= El Corrido de Rosita Alvírez =

"El Corrido de Rosita Alvírez" is a Mexican corrido, a type of storytelling put to music. It tells the story of young Rosita Alvírez who, despite her mother's warnings, decides to go to a baile (dance) one night. She gets there and a man named Hipolito asks her to dance. She declines, and Hipolito shoots her three times because of the embarrassment he feels. In the end, Rosita is in el cielo (heaven) and Hipolito is in la cárcel (jail).

The most well-known verse of the corrido has a touch of humor. It says: el día que la mataron, Rosita estaba de suerte, de tres tiros que le dieron, nomás uno era de muerte which translates to: The day that she was killed, Rosita was in luck, of the three shots she received, only one was deadly.
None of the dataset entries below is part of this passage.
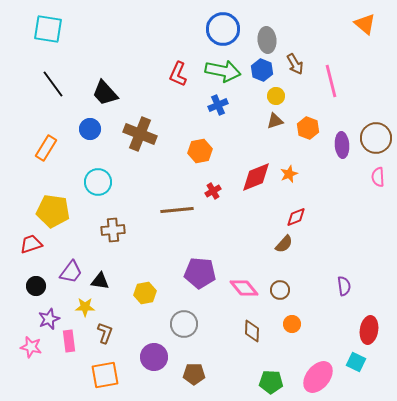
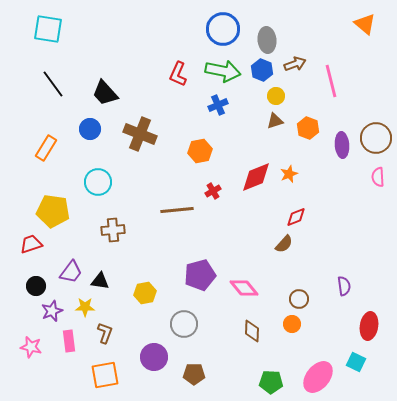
brown arrow at (295, 64): rotated 80 degrees counterclockwise
purple pentagon at (200, 273): moved 2 px down; rotated 20 degrees counterclockwise
brown circle at (280, 290): moved 19 px right, 9 px down
purple star at (49, 319): moved 3 px right, 8 px up
red ellipse at (369, 330): moved 4 px up
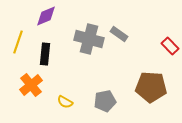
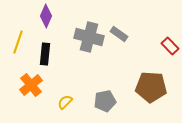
purple diamond: rotated 45 degrees counterclockwise
gray cross: moved 2 px up
yellow semicircle: rotated 105 degrees clockwise
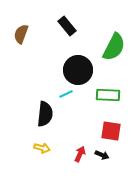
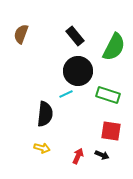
black rectangle: moved 8 px right, 10 px down
black circle: moved 1 px down
green rectangle: rotated 15 degrees clockwise
red arrow: moved 2 px left, 2 px down
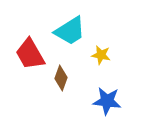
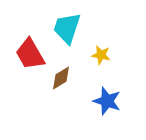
cyan trapezoid: moved 3 px left, 3 px up; rotated 140 degrees clockwise
brown diamond: rotated 40 degrees clockwise
blue star: rotated 12 degrees clockwise
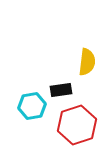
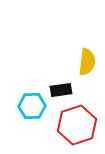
cyan hexagon: rotated 8 degrees clockwise
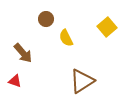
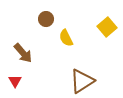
red triangle: rotated 40 degrees clockwise
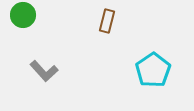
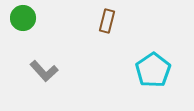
green circle: moved 3 px down
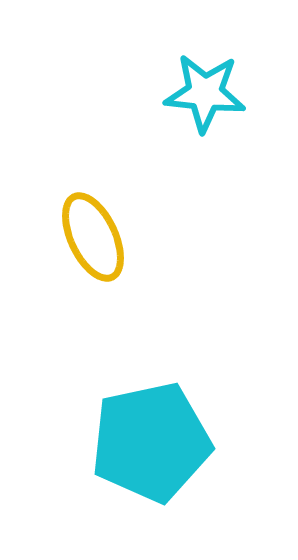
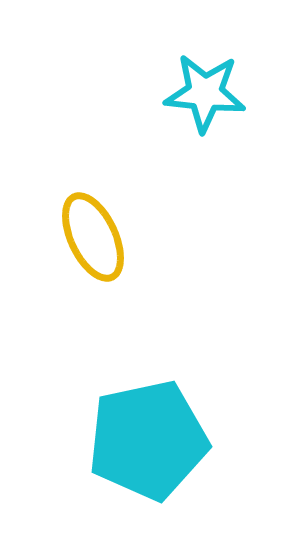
cyan pentagon: moved 3 px left, 2 px up
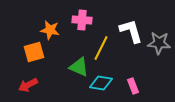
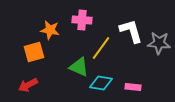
yellow line: rotated 10 degrees clockwise
pink rectangle: moved 1 px down; rotated 63 degrees counterclockwise
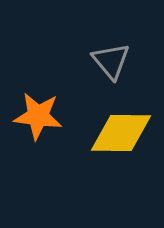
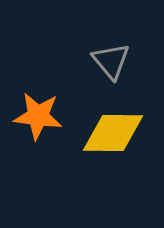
yellow diamond: moved 8 px left
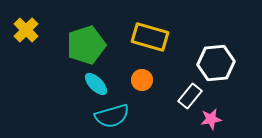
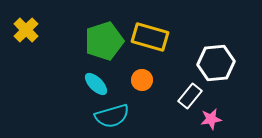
green pentagon: moved 18 px right, 4 px up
The corrido is based on real events that occurred in Saltillo, Coahuila in 1900.

==Musical recordings==
There are over a hundred recorded versions including by Antonio Aguilar, Sparx, Los Alegres de Teran, Beatriz Adriana and so on. But perhaps the most well-known one is the one sung by Piporro.

==In popular culture==
Rosita Alvírez is one of the more famous corridos and thus has had resonance in popular culture. There have been multiple films with different versions of the story. These include El Corrido de Rosita Alvirez, a 1947 film starring Luis Aguilar and Maria Luisa Zena and directed by Raúl de Anda; Rosita Alvarez was my betrothed, a 1955 film also starring Luis Aguilar; and Rosita Alvirez, Destino Sangriento (bloody ending) a 1982 film starring Beatriz Adriana and Pedro Infante Jr.